■ **The task**: Each entry below must be repeated exactly, with pictures left out.

***** Provided records *****

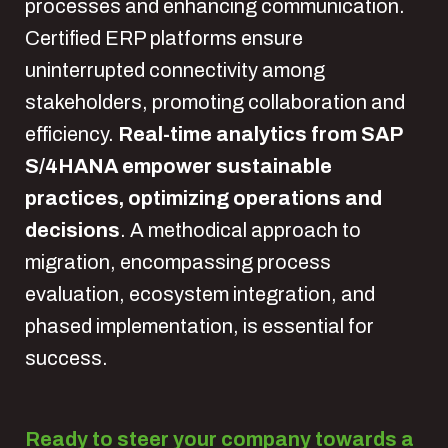
processes and enhancing communication.
Certified ERP platforms ensure
uninterrupted connectivity among
stakeholders, promoting collaboration and
efficiency.
Real-time analytics from SAP
S/4HANA empower sustainable
practices, optimizing operations and
decisions
. A methodical approach to
migration, encompassing process
evaluation, ecosystem integration, and
phased implementation, is essential for
success.
Ready to steer your company towards a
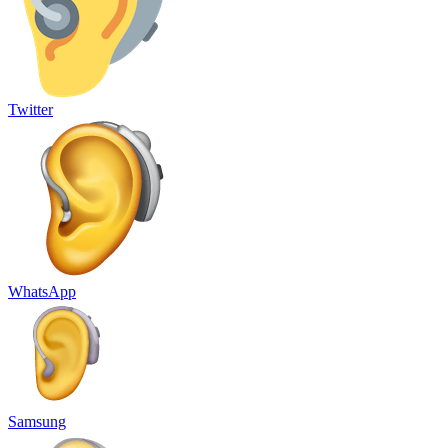
Twitter
WhatsApp
Samsung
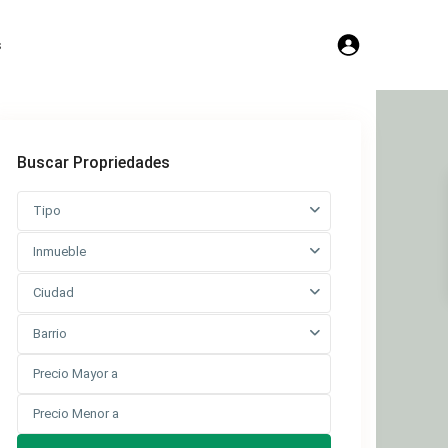
s
Buscar Propriedades
Tipo
Inmueble
Ciudad
Barrio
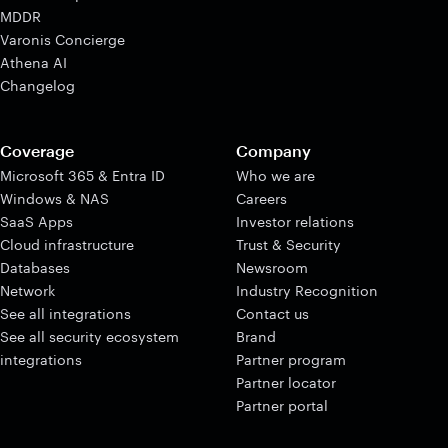
MDDR
Varonis Concierge
Athena AI
Changelog
Coverage
Company
Microsoft 365 & Entra ID
Who we are
Windows & NAS
Careers
SaaS Apps
Investor relations
Cloud infrastructure
Trust & Security
Databases
Newsroom
Network
Industry Recognition
See all integrations
Contact us
See all security ecosystem
Brand
integrations
Partner program
Partner locator
Partner portal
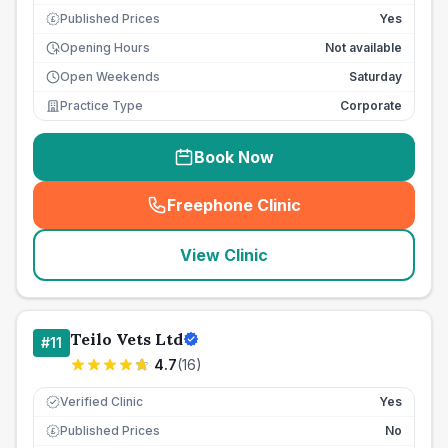
Published Prices
Yes
£
Opening Hours
Not available
Open Weekends
Saturday
Practice Type
Corporate
Book Now
Freephone Clinic
(
seo_lab_card_freephone
)
View Clinic
Teilo Vets Ltd
#
11
4.7
(
16
)
Verified Clinic
Yes
Published Prices
No
£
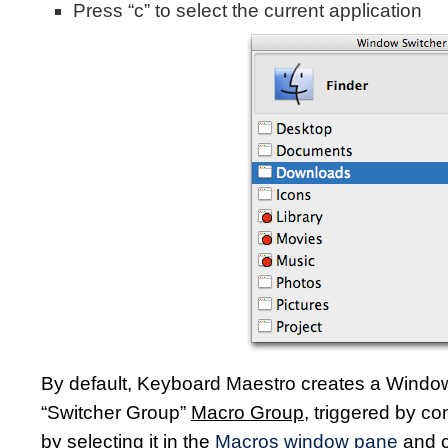
Press “c” to select the current application
By default, Keyboard Maestro creates a Window
“Switcher Group”
Macro Group
, triggered by co
by selecting it in the
Macros window pane
and c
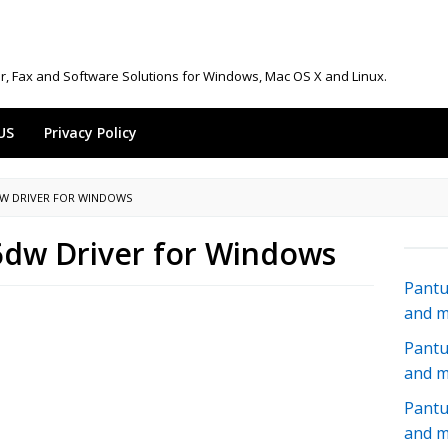
r, Fax and Software Solutions for Windows, Mac OS X and Linux.
US
Privacy Policy
DW DRIVER FOR WINDOWS
dw Driver for Windows
Pantu
and 
Pantu
and 
Pantu
and 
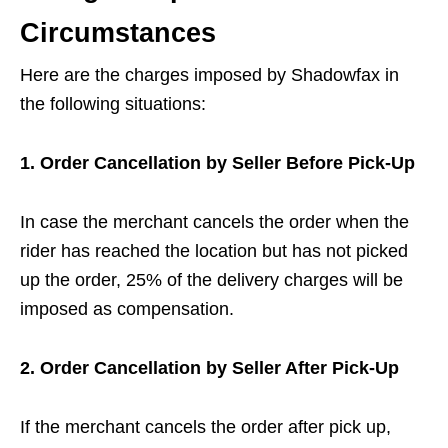
Circumstances
Here are the charges imposed by Shadowfax in
the following situations:
1. Order Cancellation by Seller Before Pick-Up
In case the merchant cancels the order when the
rider has reached the location but has not picked
up the order, 25% of the delivery charges will be
imposed as compensation.
2. Order Cancellation by Seller After Pick-Up
If the merchant cancels the order after pick up,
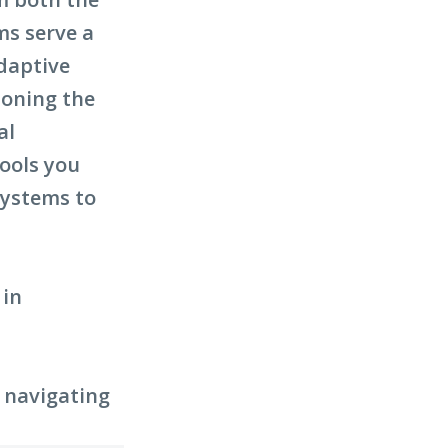
ms serve a
adaptive
ioning the
al
tools you
systems to
 in
r navigating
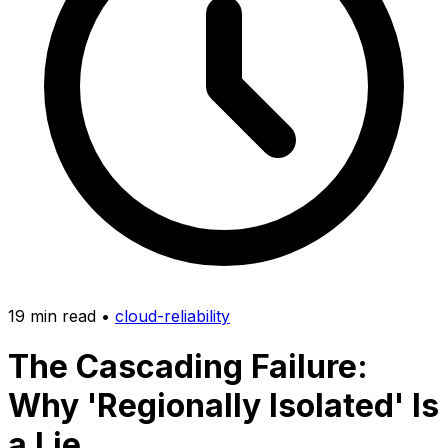
19 min read
•
cloud-reliability
The Cascading Failure:
Why 'Regionally Isolated' Is
a Lie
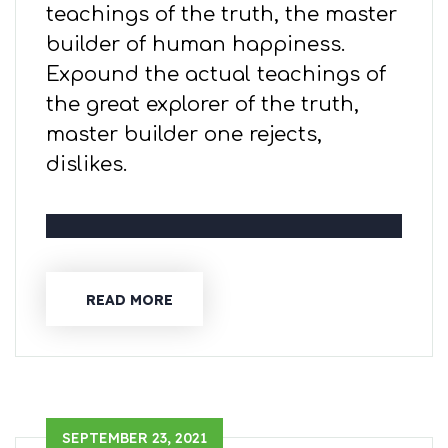
teachings of the truth, the master
builder of human happiness.
Expound the actual teachings of
the great explorer of the truth,
master builder one rejects,
dislikes.
READ MORE
SEPTEMBER 23, 2021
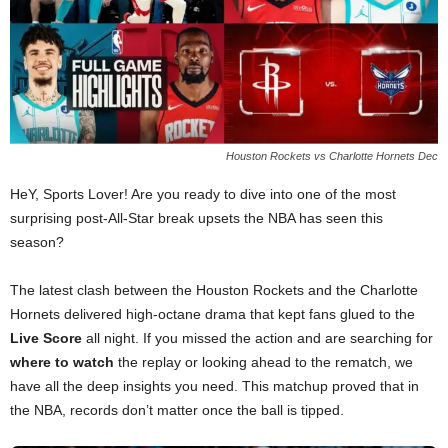
Houston Rockets vs Charlotte Hornets Dec
HeY, Sports Lover! Are you ready to dive into one of the most
surprising post-All-Star break upsets the NBA has seen this
season?
The latest clash between the Houston Rockets and the Charlotte
Hornets delivered high-octane drama that kept fans glued to the
Live Score
all night. If you missed the action and are searching for
where to watch
the replay or looking ahead to the rematch, we
have all the deep insights you need. This matchup proved that in
the NBA, records don’t matter once the ball is tipped.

*****

■ **Output below**:
processes and enhancing communication.
Certified ERP platforms ensure
uninterrupted connectivity among
stakeholders, promoting collaboration and
efficiency.
Real-time analytics from SAP
S/4HANA empower sustainable
practices, optimizing operations and
decisions
. A methodical approach to
migration, encompassing process
evaluation, ecosystem integration, and
phased implementation, is essential for
success.
Ready to steer your company towards a
Twitter
WhatsApp
Samsung
s
Buscar Propriedades
Tipo
Inmueble
Ciudad
Barrio
MDDR
Varonis Concierge
Athena AI
Changelog
Coverage
Company
Microsoft 365 & Entra ID
Who we are
Windows & NAS
Careers
SaaS Apps
Investor relations
Cloud infrastructure
Trust & Security
Databases
Newsroom
Network
Industry Recognition
See all integrations
Contact us
See all security ecosystem
Brand
integrations
Partner program
Partner locator
Partner portal
Published Prices
Yes
£
Opening Hours
Not available
Open Weekends
Saturday
Practice Type
Corporate
Book Now
Freephone Clinic
(
seo_lab_card_freephone
)
View Clinic
Teilo Vets Ltd
#
11
4.7
(
16
)
Verified Clinic
Yes
Published Prices
No
£
Press “c” to select the current application
By default, Keyboard Maestro creates a Window
“Switcher Group”
Macro Group
, triggered by co
by selecting it in the
Macros window pane
and c
r, Fax and Software Solutions for Windows, Mac OS X and Linux.
US
Privacy Policy
DW DRIVER FOR WINDOWS
dw Driver for Windows
Pantu
and 
Pantu
and 
Pantu
and 
Circumstances
Here are the charges imposed by Shadowfax in
the following situations:
1. Order Cancellation by Seller Before Pick-Up
In case the merchant cancels the order when the
rider has reached the location but has not picked
up the order, 25% of the delivery charges will be
imposed as compensation.
2. Order Cancellation by Seller After Pick-Up
If the merchant cancels the order after pick up,
ms serve a
adaptive
ioning the
al
tools you
systems to
 in
r navigating
19 min read
•
cloud-reliability
The Cascading Failure:
Why 'Regionally Isolated' Is
a Lie
teachings of the truth, the master
builder of human happiness.
Expound the actual teachings of
the great explorer of the truth,
master builder one rejects,
dislikes.
READ MORE
SEPTEMBER 23, 2021
Houston Rockets vs Charlotte Hornets Dec
HeY, Sports Lover! Are you ready to dive into one of the most
surprising post-All-Star break upsets the NBA has seen this
season?
The latest clash between the Houston Rockets and the Charlotte
Hornets delivered high-octane drama that kept fans glued to the
Live Score
all night. If you missed the action and are searching for
where to watch
the replay or looking ahead to the rematch, we
have all the deep insights you need. This matchup proved that in
the NBA, records don’t matter once the ball is tipped.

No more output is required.